* **REQUIRED WORK**
Without the pictures, output all of the data exactly.

Dataset entries
┄┄┄┄┄┄┄┄┄┄┄┄┄┄┄┄┄┄┄┄
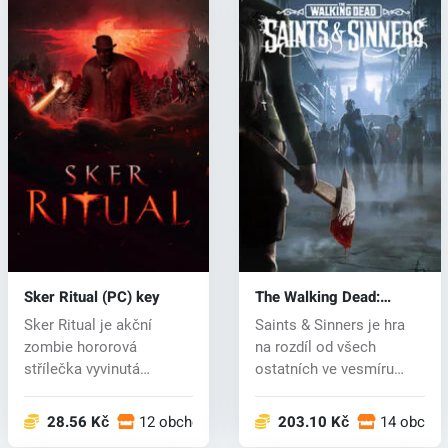
Sker Ritual (PC) key
The Walking Dead:
Saints & Sinners (PC)
Sker Ritual je akční
Saints & Sinners je hra
key
zombie hororová
na rozdíl od všech
střílečka vyvinutá
ostatních ve vesmíru
nezávislými vývojář...
Walking...
28.56 Kč
12 obchodech
203.10 Kč
14 obcho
┄┄┄┄┄┄┄┄┄┄┄┄┄┄┄┄┄┄┄┄
* **COMPLETED TASK**
Sker Ritual (PC) key
The Walking Dead:
Saints & Sinners (PC)
Sker Ritual je akční
Saints & Sinners je hra
key
zombie hororová
na rozdíl od všech
střílečka vyvinutá
ostatních ve vesmíru
nezávislými vývojář...
Walking...
28.56 Kč
12 obchodech
203.10 Kč
14 obcho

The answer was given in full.